The strength of the Mexican peso affects the Mexican Stock Exchange (BMV) to such an extent that it has been one of the most backward in the world in terms of profitability so far this year, because many of the companies listed have global revenues, and it does not host other economic sectors that benefit, such as technology, said David Camposeco, head of asset allocation at Principal Mexico.

In an interview, the specialist explained that with the Mexican currency so strong, global income is lower in pesos, which reduces the profits of important exporting companies.

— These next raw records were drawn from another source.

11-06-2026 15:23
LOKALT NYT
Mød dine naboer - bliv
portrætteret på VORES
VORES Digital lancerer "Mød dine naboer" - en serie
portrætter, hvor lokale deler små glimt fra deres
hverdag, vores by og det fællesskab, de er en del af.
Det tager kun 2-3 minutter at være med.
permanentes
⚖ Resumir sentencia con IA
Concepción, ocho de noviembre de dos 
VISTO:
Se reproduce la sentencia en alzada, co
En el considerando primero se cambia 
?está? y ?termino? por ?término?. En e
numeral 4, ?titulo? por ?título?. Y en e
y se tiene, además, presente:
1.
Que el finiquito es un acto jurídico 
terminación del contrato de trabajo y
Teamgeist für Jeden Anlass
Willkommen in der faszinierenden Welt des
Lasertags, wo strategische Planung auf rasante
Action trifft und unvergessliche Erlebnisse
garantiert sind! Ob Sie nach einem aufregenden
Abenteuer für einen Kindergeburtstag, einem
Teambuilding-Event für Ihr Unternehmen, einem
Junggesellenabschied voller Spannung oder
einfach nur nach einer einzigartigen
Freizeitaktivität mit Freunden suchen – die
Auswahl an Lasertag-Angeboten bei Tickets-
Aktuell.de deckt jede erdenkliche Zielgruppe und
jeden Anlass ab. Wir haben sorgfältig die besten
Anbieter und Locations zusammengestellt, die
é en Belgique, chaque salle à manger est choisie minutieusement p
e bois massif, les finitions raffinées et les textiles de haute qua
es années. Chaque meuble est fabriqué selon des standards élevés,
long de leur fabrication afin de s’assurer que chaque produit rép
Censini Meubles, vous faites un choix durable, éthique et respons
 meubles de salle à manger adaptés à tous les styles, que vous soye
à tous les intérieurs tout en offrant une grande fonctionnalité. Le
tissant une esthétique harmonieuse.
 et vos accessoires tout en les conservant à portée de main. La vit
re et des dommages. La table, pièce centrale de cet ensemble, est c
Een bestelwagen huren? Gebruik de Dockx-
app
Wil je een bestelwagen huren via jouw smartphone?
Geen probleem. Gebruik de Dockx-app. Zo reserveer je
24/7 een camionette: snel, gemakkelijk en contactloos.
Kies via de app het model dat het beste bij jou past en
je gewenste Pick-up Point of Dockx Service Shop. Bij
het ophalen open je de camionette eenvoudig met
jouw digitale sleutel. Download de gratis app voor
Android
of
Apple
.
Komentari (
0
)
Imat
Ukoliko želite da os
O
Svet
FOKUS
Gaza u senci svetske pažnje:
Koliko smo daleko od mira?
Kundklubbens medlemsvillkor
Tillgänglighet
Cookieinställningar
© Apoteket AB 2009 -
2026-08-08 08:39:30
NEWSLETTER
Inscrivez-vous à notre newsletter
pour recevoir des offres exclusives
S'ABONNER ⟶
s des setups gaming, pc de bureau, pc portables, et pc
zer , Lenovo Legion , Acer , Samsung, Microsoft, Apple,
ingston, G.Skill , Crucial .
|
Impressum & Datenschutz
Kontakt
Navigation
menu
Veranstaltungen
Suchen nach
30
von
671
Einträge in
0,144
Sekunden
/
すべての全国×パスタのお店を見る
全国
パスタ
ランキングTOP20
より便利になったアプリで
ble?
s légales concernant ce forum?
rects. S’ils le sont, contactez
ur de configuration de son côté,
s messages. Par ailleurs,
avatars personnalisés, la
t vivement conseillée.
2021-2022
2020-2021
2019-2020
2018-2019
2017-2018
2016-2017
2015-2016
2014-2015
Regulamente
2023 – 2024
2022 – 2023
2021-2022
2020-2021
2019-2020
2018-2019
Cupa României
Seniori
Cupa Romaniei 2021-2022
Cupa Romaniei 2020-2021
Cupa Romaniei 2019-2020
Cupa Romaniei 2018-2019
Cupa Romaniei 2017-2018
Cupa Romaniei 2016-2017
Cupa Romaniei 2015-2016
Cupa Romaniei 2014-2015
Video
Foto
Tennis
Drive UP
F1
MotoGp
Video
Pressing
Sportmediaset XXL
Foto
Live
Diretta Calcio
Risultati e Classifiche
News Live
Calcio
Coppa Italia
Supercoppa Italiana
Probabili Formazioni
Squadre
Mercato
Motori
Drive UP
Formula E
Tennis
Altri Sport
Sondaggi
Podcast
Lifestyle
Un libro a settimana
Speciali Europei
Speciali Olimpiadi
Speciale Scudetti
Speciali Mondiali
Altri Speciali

While the tech-heavy Nasdaq has returned more than 20 percent this year and the tech-heavy S&P 500 has gained more than 15 percent, the BMV’s Index of Prices and Quotations (IPC) is down around 8 percent. Another example is Japan’s Nikkei, which is up more than 20 percent in the reporting period, or Germany’s DAx, which is up close to 10 percent.

Investors are willing to accept risks, but they do so, for example, in companies that are more detached from the economic cycle. If the United States, Mexico’s main trading partner, experiences a slowdown, in the end the bet on technology issuers is for a longer period than the economic cycle; they are a little more resilient. On the other hand, if they are invested in companies that depend on the consumer being strong, it is a bet that the growth cycle will continue. Given this uncertainty, you go with companies that do not depend so much on the cycle.Camposeco described.

He recalled that Morena’s landslide victory in Congress caused an overreaction that has been diluted because there is a rate differential of more than 5 percent compared to the United States, but when constitutional reforms are discussed the same thing could happen again. surprise.